Reworking the DNA of business

The challenge for those not raised with a digital mindset is to learn how to evolve and compete in the new environment. Can we get there by simply deploying more technology or do we need radical reframing of our way of seeing the landscape – do we need to develop a digital and exponential mindset? Some believe this evolution of their DNA can be achieved within the existing “rules of the game” – innovating within the standard industry practices, established ways of thinking and unspoken assumptions that shape the strategies of most players in the sector. Others are trying to reinvent themselves by pursuing game changing approaches. In many sectors, the biggest disruption comes from new entrants who ignore the old rules and seek to change the game itself.

For example, when Skype entered the telephony market it changed the game by taking the industry’s core product – the humble phone call – and making it available for free. Skype has captured around 40 percent of international telephone traffic with a fraction of the total workforce of most telecommunications operators.
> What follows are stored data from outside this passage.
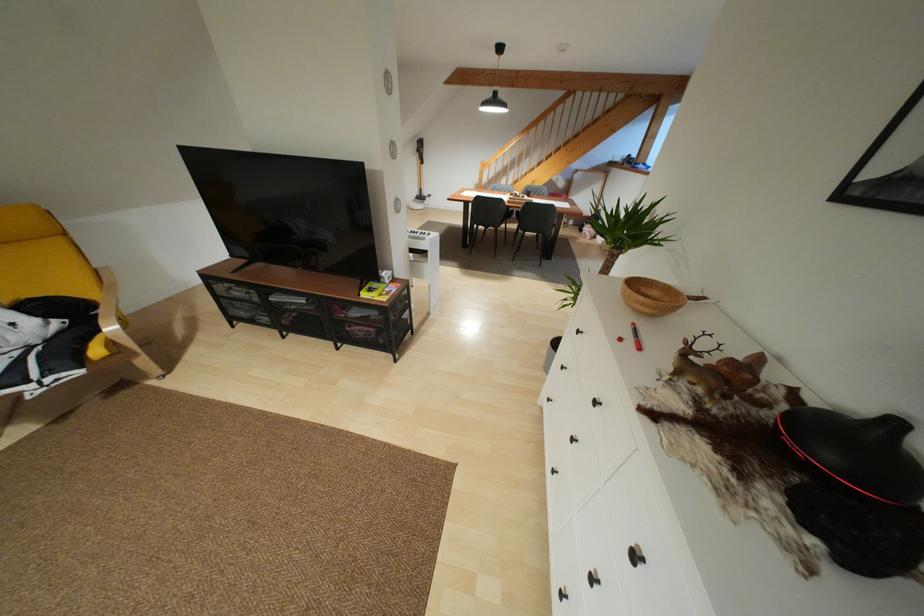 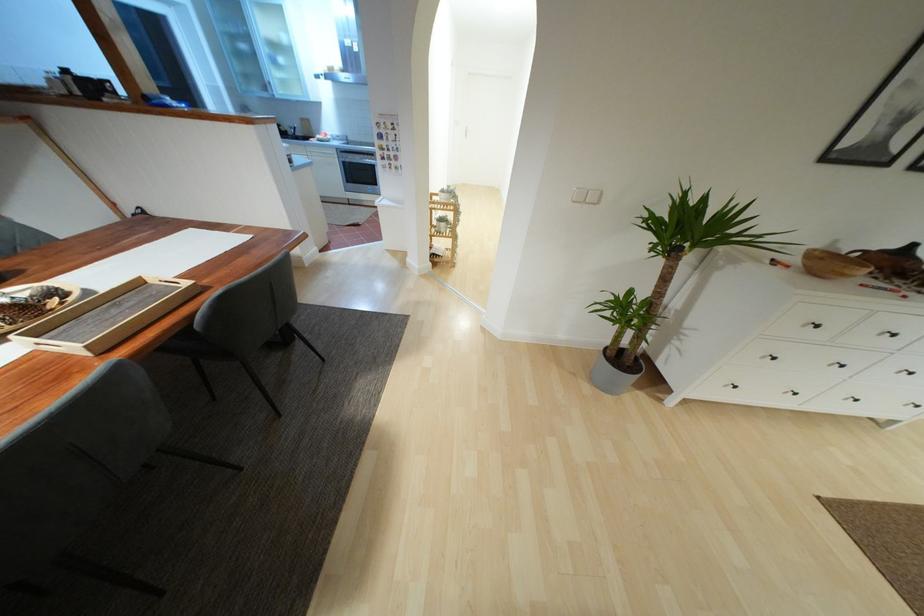 Locate, in the second image, the point that corresponds to the point at 578,331 in the first image.

(817, 326) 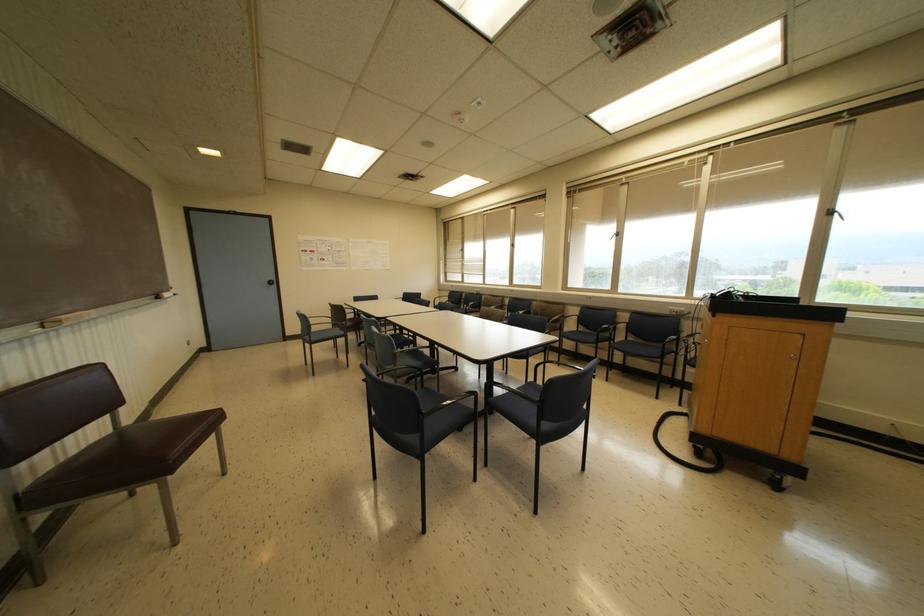 Describe the element at coordinates (271, 282) in the screenshot. The image size is (924, 616). I see `a black door knob` at that location. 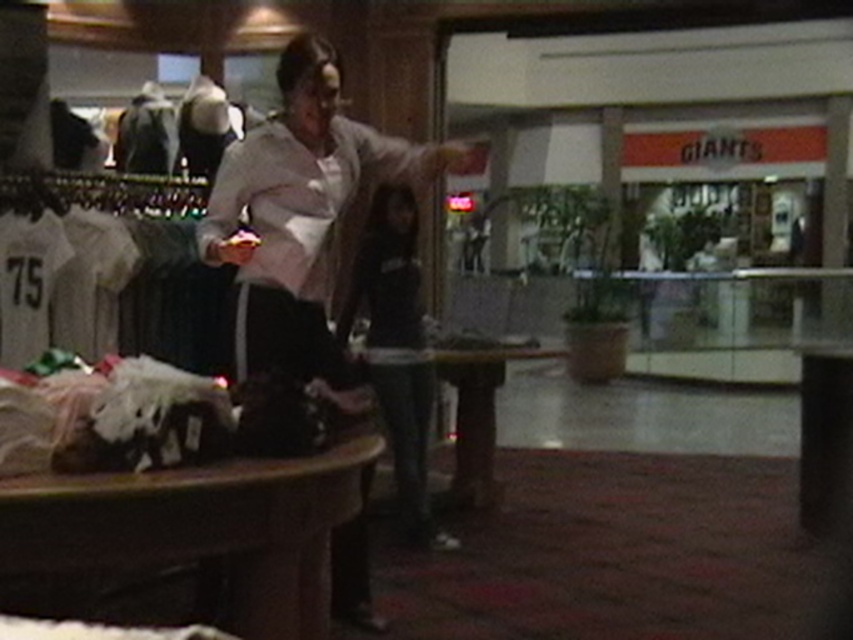 In the scene shown: Does light pink fabric shirt at center come behind black matte jacket at center?

That is False.

Does light pink fabric shirt at center have a larger size compared to black matte jacket at center?

Actually, light pink fabric shirt at center might be smaller than black matte jacket at center.

Who is more distant from viewer, (340, 189) or (387, 378)?

Positioned behind is point (387, 378).

Where is `light pink fabric shirt at center`? Image resolution: width=853 pixels, height=640 pixels. light pink fabric shirt at center is located at coordinates (300, 214). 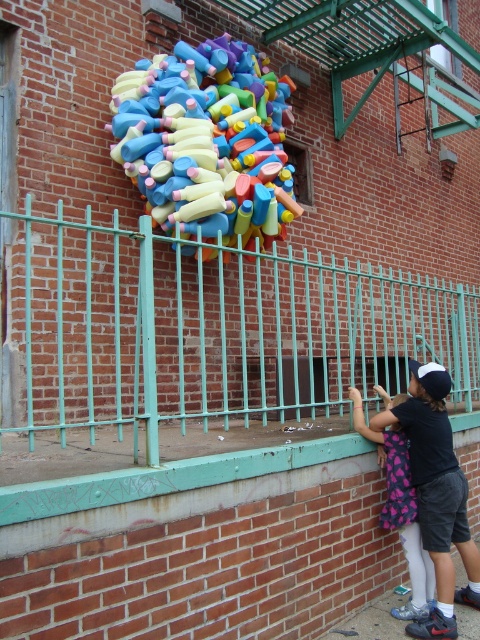 You are a delivery person who needs to place a package between the multicolored plastic bottles at center and the black cotton shirt at lower right. The package requires a minimum of 2 meters of space. Can you fit it there?

The multicolored plastic bottles at center and the black cotton shirt at lower right are 2.18 meters apart from each other. Since the required space is 2 meters, the package can be placed between them as the distance is sufficient.

You are a painter standing in front of the brick wall. You need to place a large canvas between the teal metal fence at center and the black cotton shirt at lower right. Which object should you place the canvas closer to to ensure it fits within the available space?

The teal metal fence at center is larger in size than the black cotton shirt at lower right, so the canvas should be placed closer to the black cotton shirt at lower right to accommodate the larger size of the teal metal fence at center.

You are a photographer trying to capture the multicolored plastic bottles at center in your shot. The camera you are using has a focus point at coordinate point (x=205, y=144). Will the multicolored plastic bottles at center be in focus?

The multicolored plastic bottles at center is located at point (x=205, y=144), so yes, the multicolored plastic bottles at center will be in focus since the focus point is exactly at that coordinate. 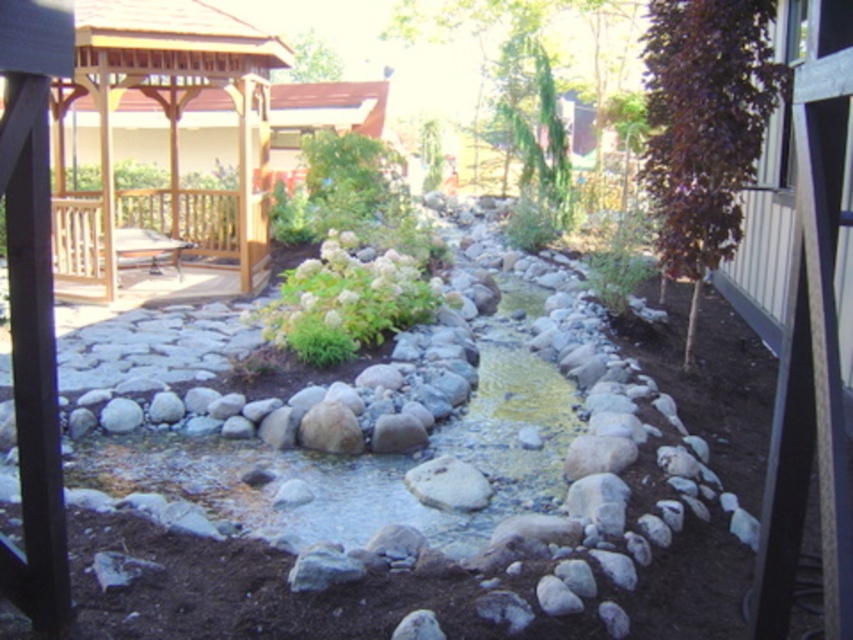 Is wooden gazebo at upper left to the right of wooden bench at left from the viewer's perspective?

Indeed, wooden gazebo at upper left is positioned on the right side of wooden bench at left.

Measure the distance from wooden gazebo at upper left to wooden bench at left.

wooden gazebo at upper left and wooden bench at left are 3.95 feet apart.

Who is more forward, (96, 109) or (102, 220)?

Point (102, 220)

Image resolution: width=853 pixels, height=640 pixels. I want to click on wooden gazebo at upper left, so click(x=167, y=132).

In the scene shown: Is wooden gazebo at upper left closer to camera compared to white fluffy bush at center?

No, wooden gazebo at upper left is further to the viewer.

Does wooden gazebo at upper left have a greater height compared to white fluffy bush at center?

Yes, wooden gazebo at upper left is taller than white fluffy bush at center.

You are a GUI agent. You are given a task and a screenshot of the screen. Output one action in this format:
    pyautogui.click(x=<x>, y=<y>)
    Task: Click on the wooden gazebo at upper left
    The width and height of the screenshot is (853, 640).
    Given the screenshot: What is the action you would take?
    pyautogui.click(x=167, y=132)

Identify the location of wooden gazebo at upper left. (167, 132).

Can you confirm if wooden bench at left is wider than white fluffy bush at center?

Correct, the width of wooden bench at left exceeds that of white fluffy bush at center.

Which is more to the left, wooden bench at left or white fluffy bush at center?

Positioned to the left is wooden bench at left.

Identify the location of wooden bench at left. This screenshot has height=640, width=853. (x=158, y=232).

This screenshot has height=640, width=853. In order to click on wooden bench at left in this screenshot , I will do `click(158, 232)`. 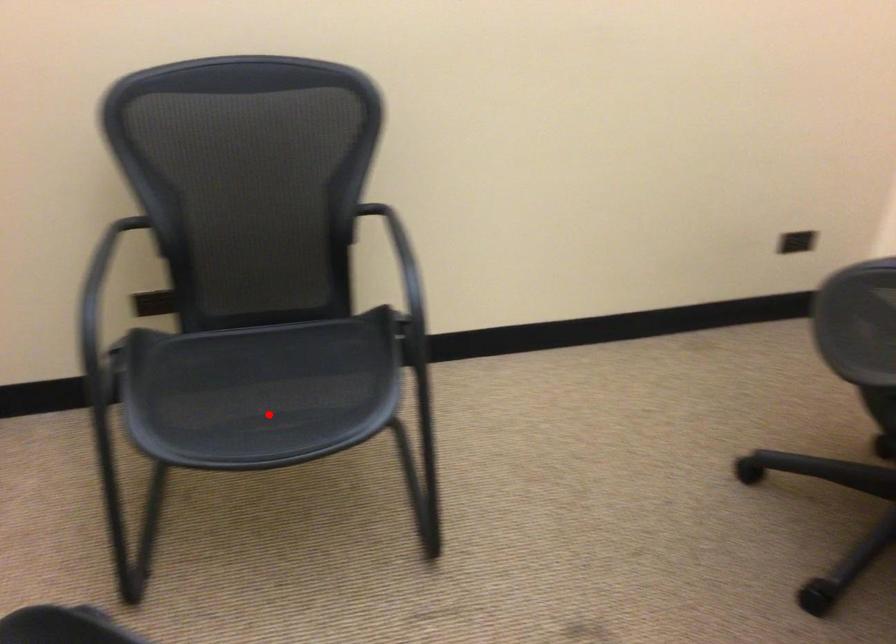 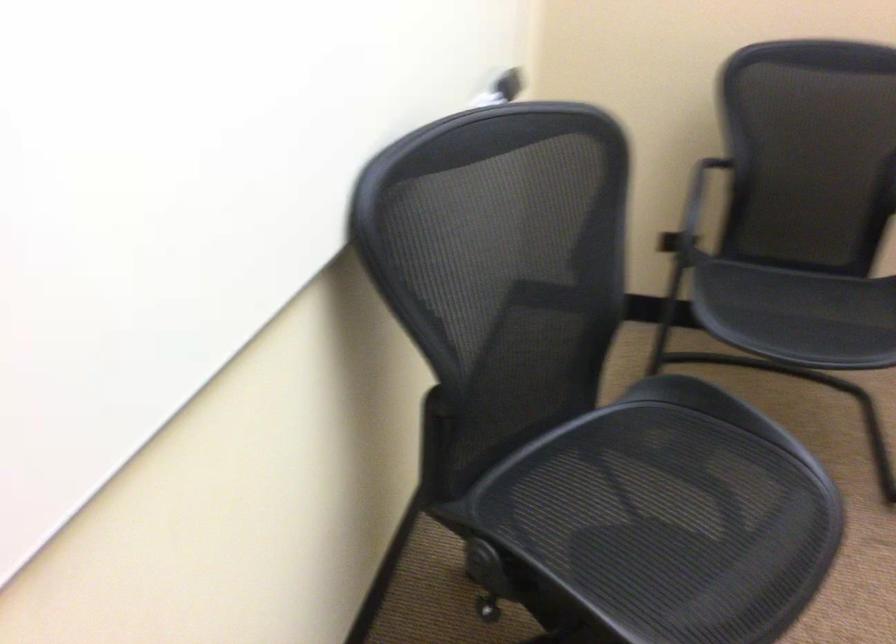 Question: I am providing you with two images of the same scene from different viewpoints. A red point is shown in image1. For the corresponding object point in image2, is it positioned nearer or farther from the camera?

Choices:
 (A) Nearer
 (B) Farther

Answer: (B) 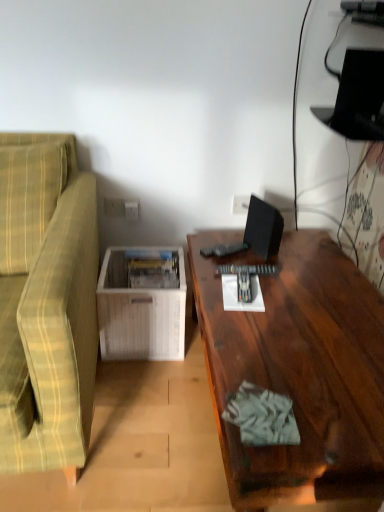 Question: From a real-world perspective, relative to dark wood desk at right, is black matte computer monitor at upper right vertically above or below?

Choices:
 (A) below
 (B) above

Answer: (B)

Question: Is black matte computer monitor at upper right situated inside dark wood desk at right or outside?

Choices:
 (A) outside
 (B) inside

Answer: (A)

Question: Considering the real-world distances, which object is closest to the white wood magazine rack at lower left?

Choices:
 (A) white plastic electric outlet at center, which is the 2th electric outlet from front to back
 (B) dark wood desk at right
 (C) green plaid fabric couch at left
 (D) white plastic electric outlet at center, acting as the 2th electric outlet starting from the back
 (E) black matte computer monitor at upper right

Answer: (C)

Question: Considering the real-world distances, which object is closest to the white plastic electric outlet at center, placed as the first electric outlet when sorted from right to left?

Choices:
 (A) white plastic electric outlet at center, acting as the 2th electric outlet starting from the back
 (B) dark wood desk at right
 (C) white wood magazine rack at lower left
 (D) black matte computer monitor at upper right
 (E) green plaid fabric couch at left

Answer: (D) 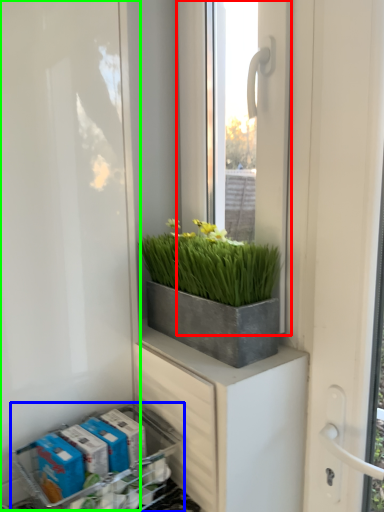 Question: Which is farther away from window (highlighted by a red box)? flower box (highlighted by a blue box) or screen door (highlighted by a green box)?

Choices:
 (A) flower box
 (B) screen door

Answer: (A) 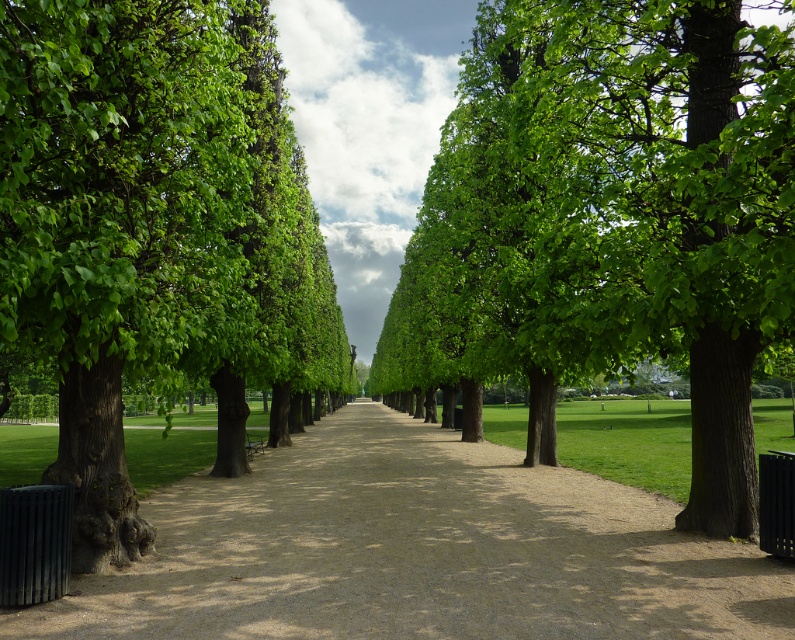 You are a park visitor standing on the pathway and want to find the tallest tree between the green leafy tree at center and the green leafy tree at left. Which tree should you look at?

The green leafy tree at center is taller than the green leafy tree at left, so you should look at the green leafy tree at center to find the tallest one.

You are standing at the entrance of the park and want to walk to the grassy area on the right side. Which direction should you head towards along the brown gravel path at center?

A: You should head towards the right side along the brown gravel path at center since the pathway meets the grassy area on the right side in the distance. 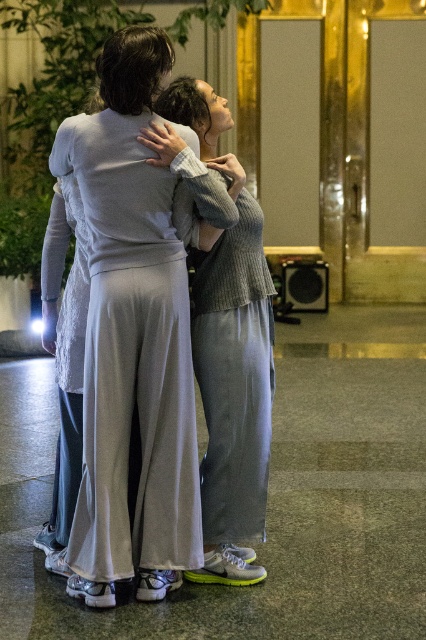 What do you see at coordinates (127, 333) in the screenshot?
I see `light gray knit sweater at center` at bounding box center [127, 333].

Looking at this image, is light gray knit sweater at center positioned in front of knitted gray sweater at center?

That is True.

Is point (169, 285) closer to viewer compared to point (255, 476)?

Yes, point (169, 285) is closer to viewer.

Locate an element on the screen. The image size is (426, 640). light gray knit sweater at center is located at coordinates (127, 333). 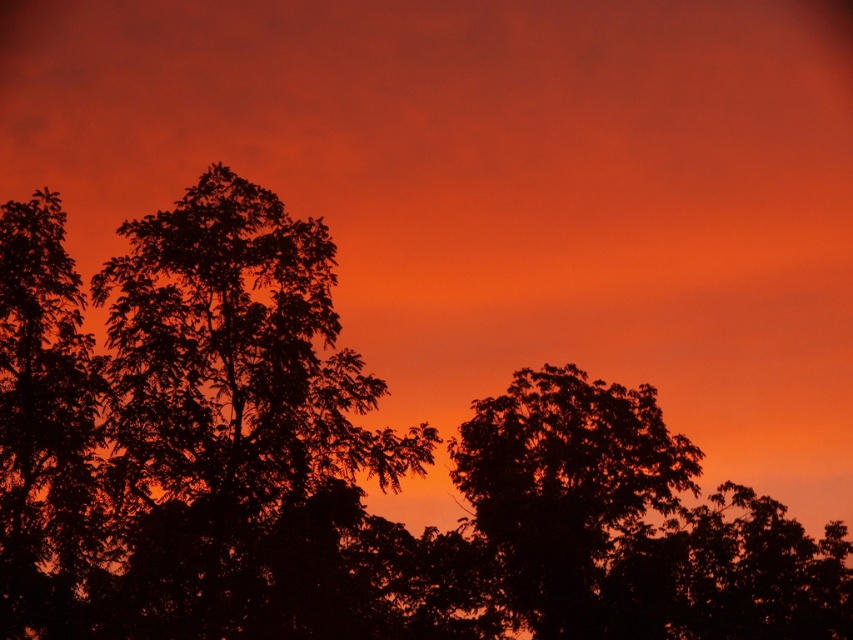 Question: Which point is farther from the camera taking this photo?

Choices:
 (A) (3, 484)
 (B) (521, 516)

Answer: (B)

Question: Is silhouette leafy tree at center below silhouette tree at center?

Choices:
 (A) no
 (B) yes

Answer: (A)

Question: Which point is closer to the camera?

Choices:
 (A) silhouette leafy tree at left
 (B) silhouette leafy tree at center
 (C) silhouette tree at center

Answer: (B)

Question: Is silhouette leafy tree at center positioned at the back of silhouette leafy tree at left?

Choices:
 (A) no
 (B) yes

Answer: (A)

Question: Is silhouette tree at center behind silhouette leafy tree at left?

Choices:
 (A) no
 (B) yes

Answer: (B)

Question: Which point appears farthest from the camera in this image?

Choices:
 (A) (547, 600)
 (B) (285, 401)
 (C) (15, 582)

Answer: (A) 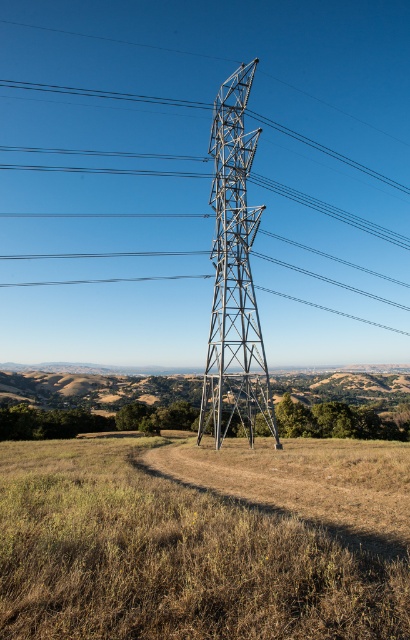 You are a drone operator planning to fly a drone with a 1.2 meter wingspan between the brown dry grass at center and the metallic gray tower at center. Based on the scene, can the drone safely pass through the space between them?

The brown dry grass at center might be wider than metallic gray tower at center, so the space between them could be sufficient for the drone with a 1.2 meter wingspan to pass safely.

You are a hiker trying to reach the base of the metallic gray tower at center. From your current position at the edge of the brown dry grass at center, can you see the entire height of the tower without any obstruction?

The brown dry grass at center is shorter than the metallic gray tower at center, so yes, you can see the entire height of the metallic gray tower at center without any obstruction from the brown dry grass at center. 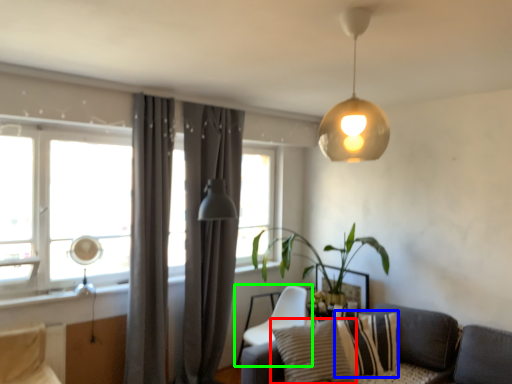 Question: Which object is the closest to the pillow (highlighted by a red box)? Choose among these: pillow (highlighted by a blue box) or chair (highlighted by a green box).

Choices:
 (A) pillow
 (B) chair

Answer: (A) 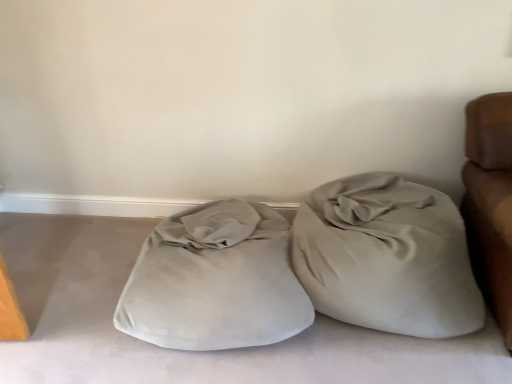 In order to click on suede-like beige pillow at center in this screenshot , I will do `click(215, 281)`.

What do you see at coordinates (215, 281) in the screenshot? I see `suede-like beige pillow at center` at bounding box center [215, 281].

Based on the photo, in order to face suede beige bean bag at right, should I rotate leftwards or rightwards?

Rotate your view right by about 16.061°.

Where is `suede beige bean bag at right`? suede beige bean bag at right is located at coordinates (387, 257).

This screenshot has width=512, height=384. Describe the element at coordinates (387, 257) in the screenshot. I see `suede beige bean bag at right` at that location.

Locate an element on the screen. The height and width of the screenshot is (384, 512). suede-like beige pillow at center is located at coordinates tap(215, 281).

Based on their positions, is suede beige bean bag at right located to the left or right of suede-like beige pillow at center?

In the image, suede beige bean bag at right appears on the right side of suede-like beige pillow at center.

Based on the photo, which is behind, suede beige bean bag at right or suede-like beige pillow at center?

suede beige bean bag at right is more distant.

Which is behind, point (346, 289) or point (289, 319)?

The point (346, 289) is farther.

From the image's perspective, which one is positioned lower, suede beige bean bag at right or suede-like beige pillow at center?

suede-like beige pillow at center is shown below in the image.

From a real-world perspective, between suede beige bean bag at right and suede-like beige pillow at center, who is vertically higher?

From a 3D spatial view, suede beige bean bag at right is above.

Considering the relative sizes of suede beige bean bag at right and suede-like beige pillow at center in the image provided, is suede beige bean bag at right wider than suede-like beige pillow at center?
Those adopting this path have to embrace a fundamentally different mindset and culture – rather than simply making the investment in more technology.

As you read through the chapters in our first book, The Future of Business, it becomes clear that businesses trying to carve a path to the future will have to respond to a number of significant tensions that are emerging across nations, society, and business. These opposing forces are driving the need for new thinking and new strategies, creating new opportunities and unveiling a whole new range and scale of risks.

Economic, political, and social tensions

As countries wrestle with the complex questions posed by a fast changing and highly interconnected world, the decisions they make have a fundamental bearing on the choices made by both national and international businesses.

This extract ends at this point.